* _Work task_
Determine how many lines below include the string "that". Reply with the number only.

* _Provided material_
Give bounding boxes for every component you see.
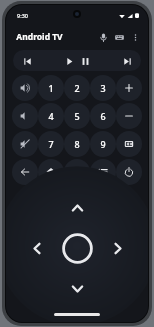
staticText: 9:30 [17,12,28,19]
staticText: 5 [74,110,80,122]
button[interactable]: Power [116,159,142,185]
button[interactable]: Select [59,230,95,266]
button[interactable]: Back [12,159,38,185]
button[interactable]: 0 [64,159,90,185]
button[interactable]: Up [62,193,92,223]
staticText: 8 [74,138,80,150]
button[interactable]: Right [102,233,132,263]
staticText: 9 [100,138,106,150]
button[interactable]: 1 [38,75,64,101]
button[interactable]: More options [127,29,143,45]
button[interactable]: Volume up [12,75,38,101]
button[interactable]: Left [22,233,52,263]
button[interactable]: 9 [90,131,116,157]
button[interactable]: 4 [38,103,64,129]
staticText: 4 [48,110,54,122]
button[interactable]: Mute [12,131,38,157]
button[interactable]: Closed captions [116,131,142,157]
button[interactable]: 6 [90,103,116,129]
button[interactable]: 8 [64,131,90,157]
button[interactable]: 3 [90,75,116,101]
button[interactable]: Menu [90,159,116,185]
button[interactable]: 7 [38,131,64,157]
staticText: 2 [74,82,80,94]
button[interactable]: Keyboard [111,29,127,45]
button[interactable]: 5 [64,103,90,129]
staticText: 6 [100,110,106,122]
staticText: 1 [48,82,54,94]
button[interactable]: Previous [19,53,35,69]
button[interactable]: Volume down [12,103,38,129]
button[interactable]: Channel down [116,103,142,129]
button[interactable]: Play [61,53,77,69]
button[interactable]: Home [38,159,64,185]
staticText: 7 [48,138,54,150]
staticText: 3 [100,82,106,94]
button[interactable]: Voice search [95,29,111,45]
button[interactable]: Next [119,53,135,69]
button[interactable]: 2 [64,75,90,101]
button[interactable]: Channel up [116,75,142,101]
button[interactable]: Down [62,273,92,303]
button[interactable]: Pause [77,53,93,69]
staticText: Android TV [16,31,63,43]
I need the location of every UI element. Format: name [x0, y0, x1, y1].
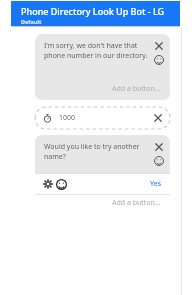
staticText: I'm sorry, we don't have that	[44, 41, 138, 51]
staticText: Default	[21, 18, 42, 25]
button[interactable]: Phone Directory Look Up Bot - LG	[11, 1, 180, 26]
button[interactable]: Yes	[150, 179, 162, 189]
staticText: Yes	[150, 179, 162, 189]
staticText: Phone Directory Look Up Bot - LG	[21, 5, 165, 17]
staticText: Add a button...	[112, 84, 161, 94]
button[interactable]: Delete	[154, 41, 164, 51]
button[interactable]: I'm sorry, we don't have that	[35, 34, 170, 100]
button[interactable]: Emoji	[154, 55, 164, 65]
staticText: name?	[44, 152, 66, 162]
button[interactable]: Emoji	[56, 179, 67, 190]
button[interactable]: Add a button...	[35, 195, 170, 211]
button[interactable]: Would you like to try another	[35, 135, 170, 211]
button[interactable]: Remove delay	[153, 113, 163, 123]
staticText: Add a button...	[112, 198, 161, 208]
button[interactable]: Settings	[43, 179, 53, 189]
staticText: phone number in our directory.	[44, 51, 148, 61]
staticText: Would you like to try another	[44, 142, 140, 152]
button[interactable]: 1000	[35, 107, 170, 129]
button[interactable]: Emoji	[154, 156, 164, 166]
staticText: 1000	[59, 113, 76, 123]
button[interactable]: Delete	[154, 142, 164, 152]
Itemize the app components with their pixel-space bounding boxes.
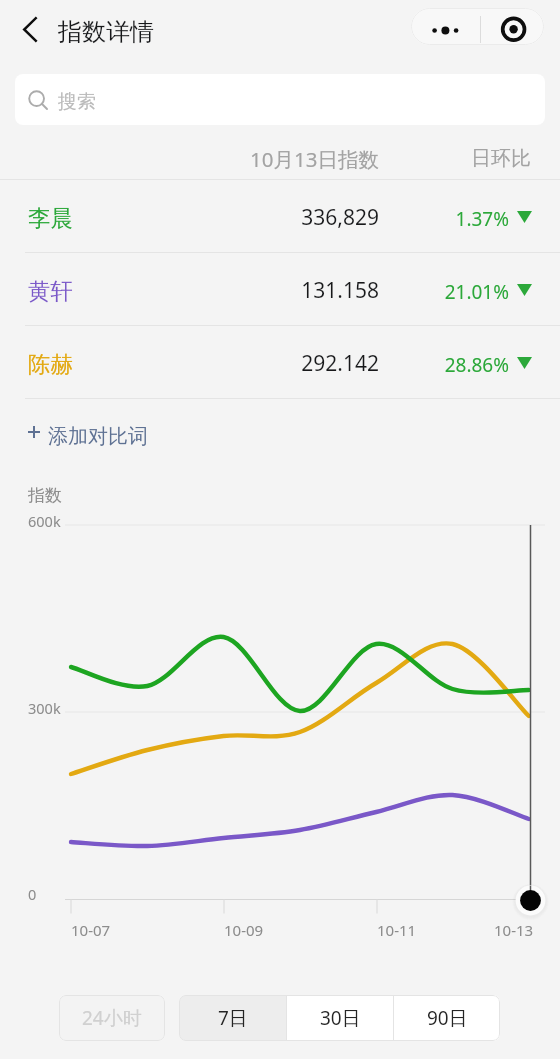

* _Solution below_
2